Second, in finding Dr. Neboschick's opinion unpersuasive, contrary to Plaintiff's argument, the ALJ pointed to several examples from the record that were inconsistent with his opinion including Plaintiff's “ability to successfully engage in online courses for medical coding and billing[.]” Tr. 26. Under the new regulations for consideration of opinion evidence, the medical source's treating relationship with the claimant should be taken into consideration regarding the persuasiveness of the opinion. See 20 C.F.R. §§ 404.1520c(c)(3), 416.920c(c)(3).
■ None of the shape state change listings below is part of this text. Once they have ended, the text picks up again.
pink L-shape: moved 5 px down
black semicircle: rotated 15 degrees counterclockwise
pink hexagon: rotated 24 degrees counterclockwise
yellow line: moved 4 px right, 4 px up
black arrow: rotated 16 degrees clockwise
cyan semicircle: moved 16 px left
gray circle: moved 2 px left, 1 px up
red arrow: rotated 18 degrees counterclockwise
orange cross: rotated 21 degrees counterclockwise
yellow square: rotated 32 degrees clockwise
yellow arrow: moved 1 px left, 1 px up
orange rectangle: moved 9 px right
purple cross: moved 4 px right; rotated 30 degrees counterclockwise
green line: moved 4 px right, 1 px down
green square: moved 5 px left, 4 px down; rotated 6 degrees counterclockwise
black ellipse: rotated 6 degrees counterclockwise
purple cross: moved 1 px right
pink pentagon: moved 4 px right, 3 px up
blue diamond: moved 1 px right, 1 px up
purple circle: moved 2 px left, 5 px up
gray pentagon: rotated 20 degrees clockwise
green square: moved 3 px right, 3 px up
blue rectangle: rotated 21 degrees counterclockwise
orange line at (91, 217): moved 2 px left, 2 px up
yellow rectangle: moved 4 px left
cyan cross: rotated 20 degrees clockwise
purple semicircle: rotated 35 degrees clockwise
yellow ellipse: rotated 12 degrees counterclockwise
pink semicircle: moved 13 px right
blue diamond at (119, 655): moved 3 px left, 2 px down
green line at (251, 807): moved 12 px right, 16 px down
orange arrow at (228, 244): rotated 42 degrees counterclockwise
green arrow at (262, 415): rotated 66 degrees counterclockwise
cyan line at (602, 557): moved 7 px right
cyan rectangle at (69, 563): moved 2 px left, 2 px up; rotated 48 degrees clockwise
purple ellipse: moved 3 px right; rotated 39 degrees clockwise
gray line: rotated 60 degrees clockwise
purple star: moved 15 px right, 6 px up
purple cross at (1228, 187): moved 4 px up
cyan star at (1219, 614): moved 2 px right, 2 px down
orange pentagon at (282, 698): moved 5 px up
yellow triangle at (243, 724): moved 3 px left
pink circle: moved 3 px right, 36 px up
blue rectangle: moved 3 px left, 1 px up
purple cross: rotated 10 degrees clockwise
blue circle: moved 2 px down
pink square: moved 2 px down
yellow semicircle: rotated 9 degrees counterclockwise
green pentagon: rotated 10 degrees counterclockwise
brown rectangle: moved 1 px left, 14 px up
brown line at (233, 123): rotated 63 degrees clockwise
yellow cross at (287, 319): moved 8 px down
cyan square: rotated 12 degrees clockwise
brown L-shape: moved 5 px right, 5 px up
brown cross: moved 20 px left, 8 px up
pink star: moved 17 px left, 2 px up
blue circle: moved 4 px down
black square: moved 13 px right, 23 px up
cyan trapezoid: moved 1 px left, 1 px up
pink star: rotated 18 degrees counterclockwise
Here the ALJ gave due consideration to the opinion of a non-treating and non-examining physician.

The issue is whether the ALJ's decision is supported by substantial evidence, not whether a different conclusion could be supportable. The responsibility for weighing evidence falls on the Commissioner, not the reviewing court. See Craig v. Chater, 76 F.3d 585, 589 (4th Cir. 1996). “An ALJ's determination as to the weight to be assigned to a medical opinion will generally not be disturbed absent some indication that the ALJ has dredged up ‘specious inconsistencies,' or has not given good reason for the weight afforded a particular opinion.” Koonce v. Apfel, 166 F.3d 1209 (4th Cir. 1999) (per curiam) (unpublished) (internal citation & quotation omitted. In undertaking review of the ALJ's treatment of a claimant's medical sources, the court focuses its review on whether the ALJ's decision is supported by substantial evidence.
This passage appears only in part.